Fort Halifax, 482 U.S. at 9, 11, 107 S.Ct. at 2216, 2217. It is with this Congressional purpose in mind that one must read the myriad of ERISA preemption cases that have been decided in the courts since ERISA was adopted. It informs the following analysis of these cases.

A rule of law relates to an ERISA plan if it is specifically designed to affect employee benefit plans,3 if it singles out such plans for special treatment,4 or if the rights or restrictions it creates are predicated on the existence of such a plan.5 Because we are here dealing with a statute of general applicability that is designed to establish the prices to be paid for hospital services, which does not single out ERISA plans for special treatment, and which functions without regard to the existence of such plans, the cases which have cordoned off this area of preemption are inapplicable.6

*1193This does not end our inquiry, however. A state rule of law may be preempted even though it has no such direct nexus with ERISA plans if its effect is to dictate or restrict the choices of ERISA plans with regard to their benefits, structure, reporting and administration, or if allowing states to have such rules would impair the ability of a plan to function simultaneously in a number of states.7

New Jersey’s scheme may increase the charges billed to ERISA plan participants for hospital services. This will mean that any plan which commits to pay all or some lesser percentage of a participant’s hospital costs will be called upon to pay more in benefits than it otherwise would. This effect is no different in kind, however, from any state regulation that increases the cost of goods or services that hospitals consume and pass on in hospital costs, i.e., utility costs, the wages of its employees, waste disposal costs, etc. New Jersey’s scheme does not direct ERISA plans to structure their benefits or conduct their internal affairs in any particular way. Nor does it deprive ERISA plans of any alternative they would otherwise have in these areas. Finally, since the cost of hospital services will necessarily vary from region to region, we fail to see how state regulation of hospital pricing like that chosen by New Jersey is likely to make interstate operation of an ERISA plan more difficult.

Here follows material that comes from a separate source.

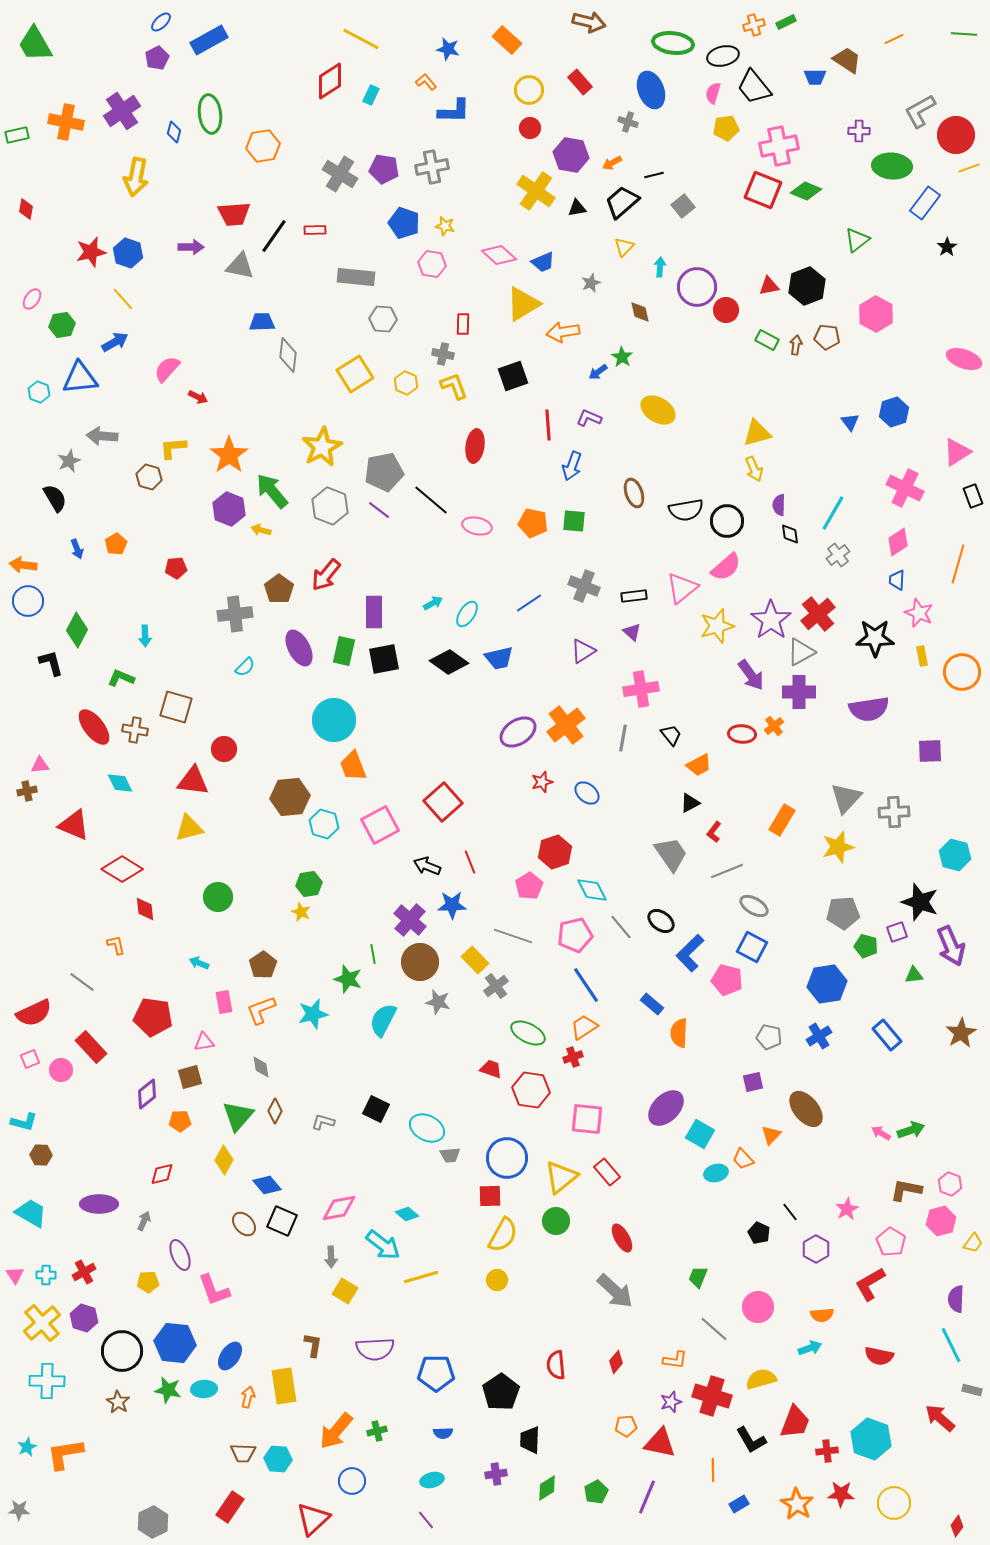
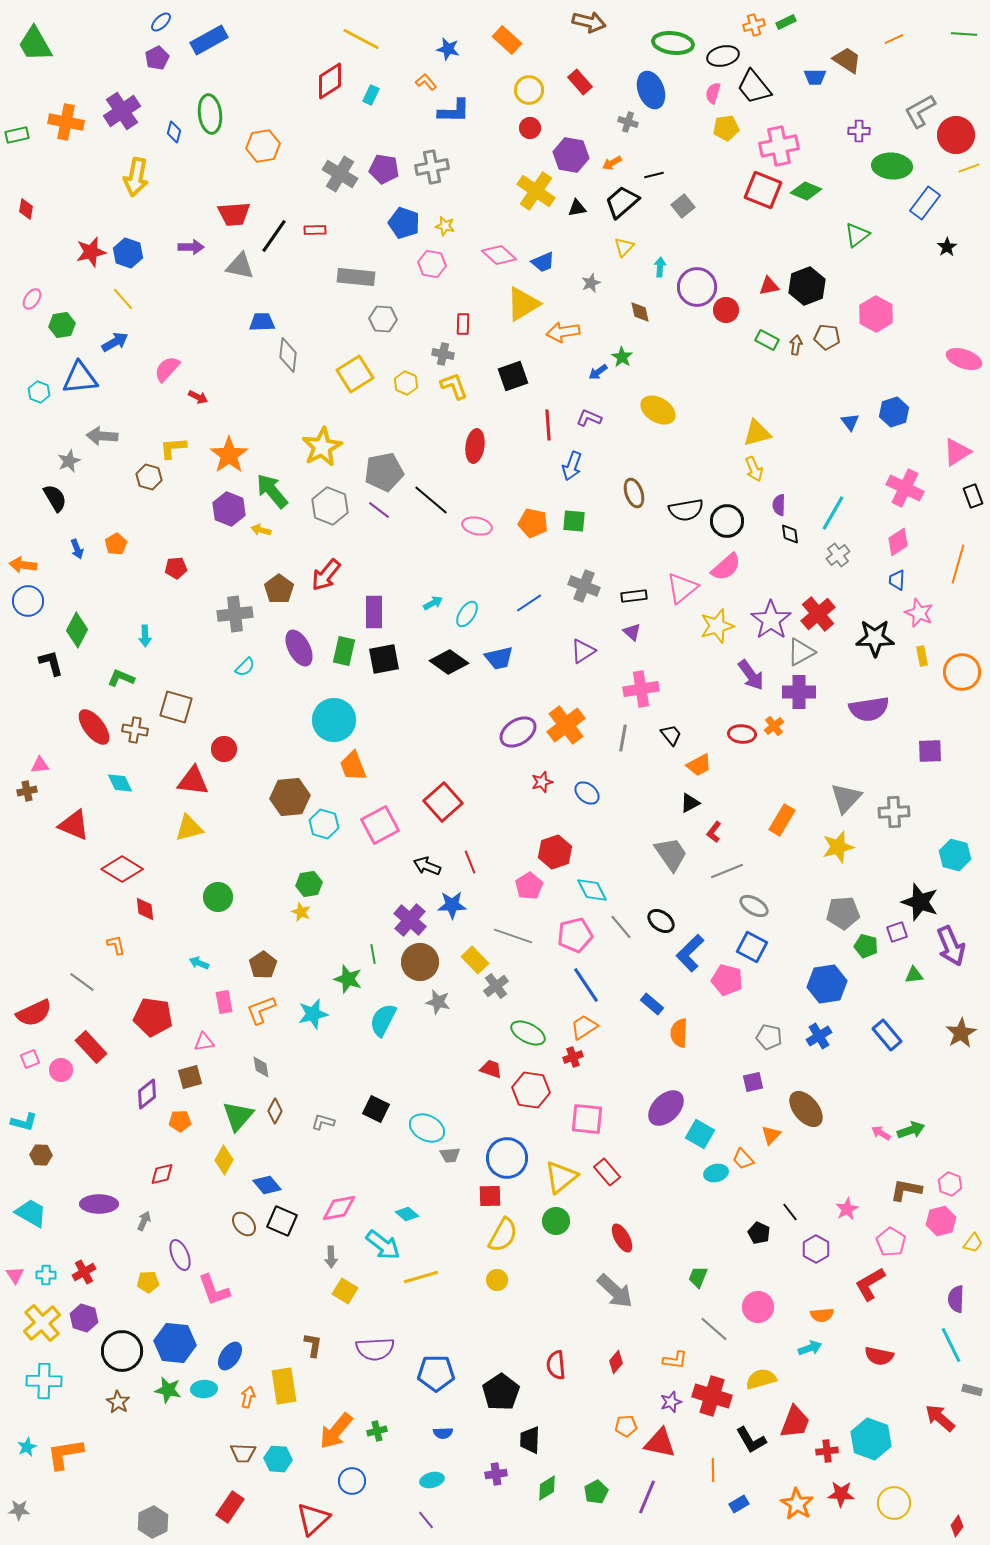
green triangle at (857, 240): moved 5 px up
cyan cross at (47, 1381): moved 3 px left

Where there is no direct nexus between a state statute and ERISA plans, no effect on the manner of such plans’ conducting business or their ability to operate in , interstate commerce, statutes have been upheld despite the fact that they may have the indirect ultimate effect of increasing plan costs. In Mackey v. Lanier Collection Agency and Service, Inc., 486 U.S. 825, 108 S.Ct. 2182, 100 L.Ed.2d 836 (1988), for example, the court held that Georgia’s general statute authorizing garnishment of obligations due debtors could be utilized by creditors of ERISA plan participants to require the application of plan benefits to satisfy participants’ personal debts. Georgia garnishment law as so applied was found not to be preempted by § 514(a) despite the fact that “benefit plans subjected to garnishment ... incur substantial administrative burdens and costs” in responding to garnishment summons.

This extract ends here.